Come scegli un progetto per la Maple Death? Immagino che ti arrivino tante richieste
Questo è un momento in cui mi arrivano tantissimi demo e dischi, spesso le cose arrivano anche da amici perché la Maple Death ha costruito intorno a se una comunità di musicisti sparsi intorno al mondo, e succede spesso che mi girino progetti di altri artisti, questo è sicuramente uno dei modi più frequenti. Io devo dire che per fare uscire un disco mi devo innamorare al 110%, sono io quello che poi va in trincea a battersi per quel disco quindi devo esserne innamorato e deve raccontarmi una storia. Penso che una delle particolarità di Maple Death è il fatto che non è un’etichetta di genere, non facciamo solo dark-wave o solo folk. Quello che lega tutti i dischi è di avere una forte narrativa dietro o un forte immaginario. Ogni disco ha una sua particolarità.
So che vieni da una famiglia di attivisti, persone abituate a scendere in piazza per i cortei, in che modo secondo te la musica può essere politica?
Fare cultura è già fare politica, a me piace l’idea di fare le cose in maniera concreta. Per esempio se io organizzo un festival voglio che dietro non ci siano sponsor, non voglio vedere sul palco lo striscione della Jack Daniels o della Heineken. Già piccole azioni di questo tipo fanno tanto perché i ragazzini di oggi sono abituati ad avere branding ovunque. Nel caso di Maple Death sto super attento che questo non ci sia in nessun modo. L’arte è arte e la cultura è cultura, non deve mai essere incrociata con il marketing. Nel mio campo lo declino così, con l’etichetta poi cerco di fare più cose possibili. Ultimamente stiamo organizzando una raccolta per i medici in Palestina, cerchiamo di stare sulle tematiche che ci interessano. Sono tantissime quelle a cui vorremmo dedicare attenzione e nel nostro piccolo ci proviamo, perché fanno parte della nostra vita quotidiana.

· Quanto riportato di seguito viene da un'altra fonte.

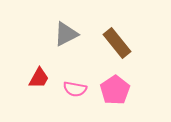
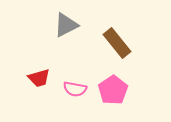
gray triangle: moved 9 px up
red trapezoid: rotated 45 degrees clockwise
pink pentagon: moved 2 px left
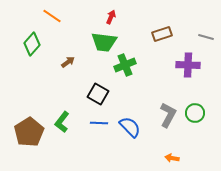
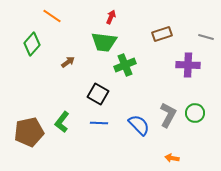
blue semicircle: moved 9 px right, 2 px up
brown pentagon: rotated 20 degrees clockwise
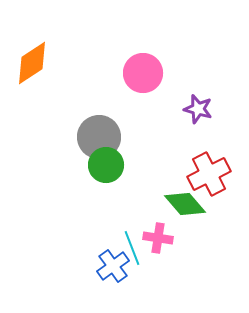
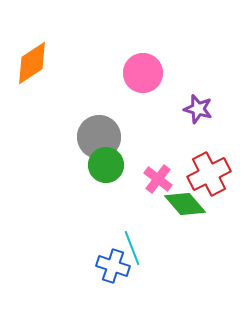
pink cross: moved 59 px up; rotated 28 degrees clockwise
blue cross: rotated 36 degrees counterclockwise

“Sprecato” è uscito da poco ma le recensioni sono state tutte ottime, il tour sta andando benissimo, come ti senti dopo aver finalmente fatto uscire questo disco?

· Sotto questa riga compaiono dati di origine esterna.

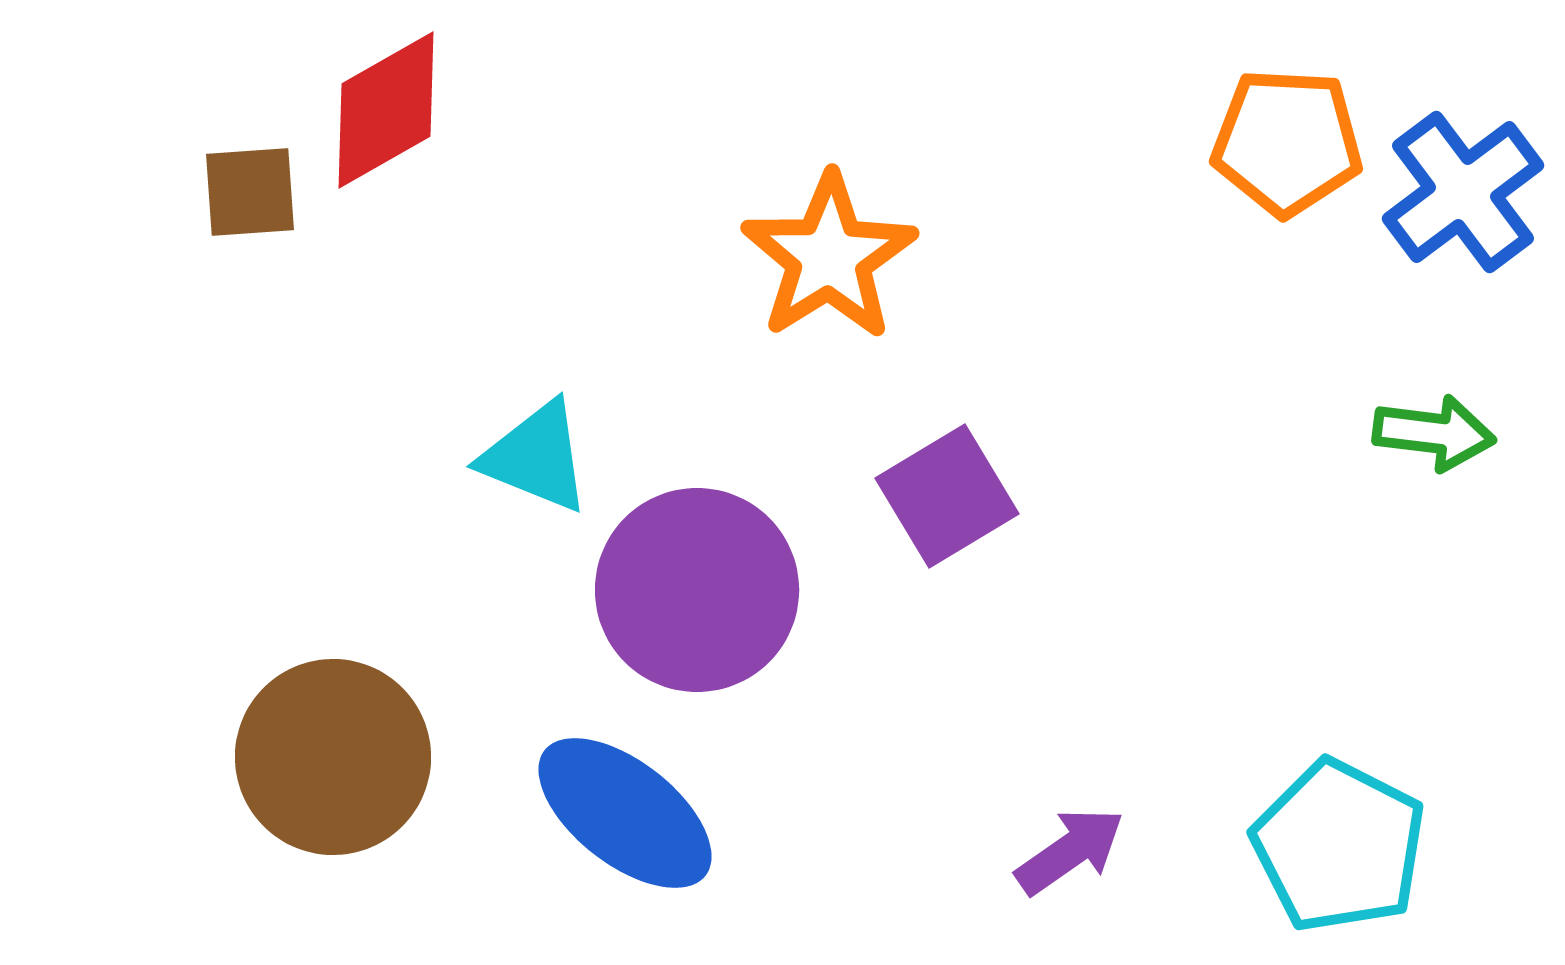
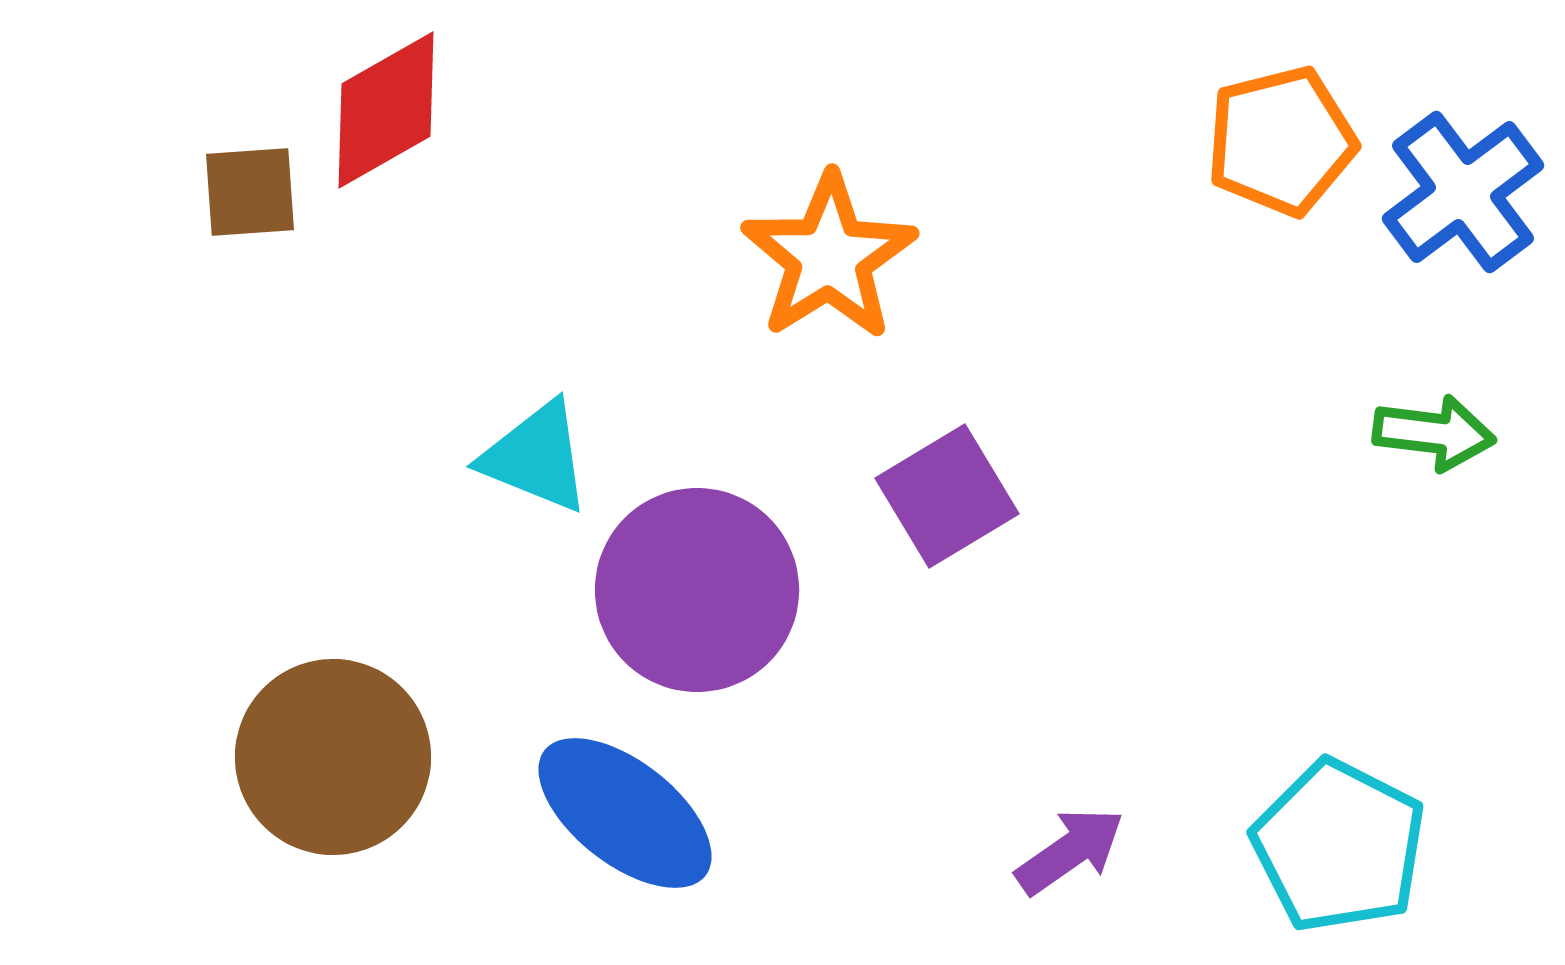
orange pentagon: moved 6 px left, 1 px up; rotated 17 degrees counterclockwise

È strano, in realtà prima di farlo uscire non ci pensavo troppo. Ero contentissimo, non vedevo l’ora, perché sono soddisfatto del disco e di com’è venuto, però non sapevo cosa aspettarmi. Sono felicissimo della risposta che ha avuto e mi piace tantissimo portare dal vivo questo live perché ha una band con cui è bellissimo suonare. È un live “challenging” per me, nel senso positivo, perché facciamo tutto il disco che è molto denso e ha tante parti diverse. Ogni concerto mi torna qualcosa indietro, è bello.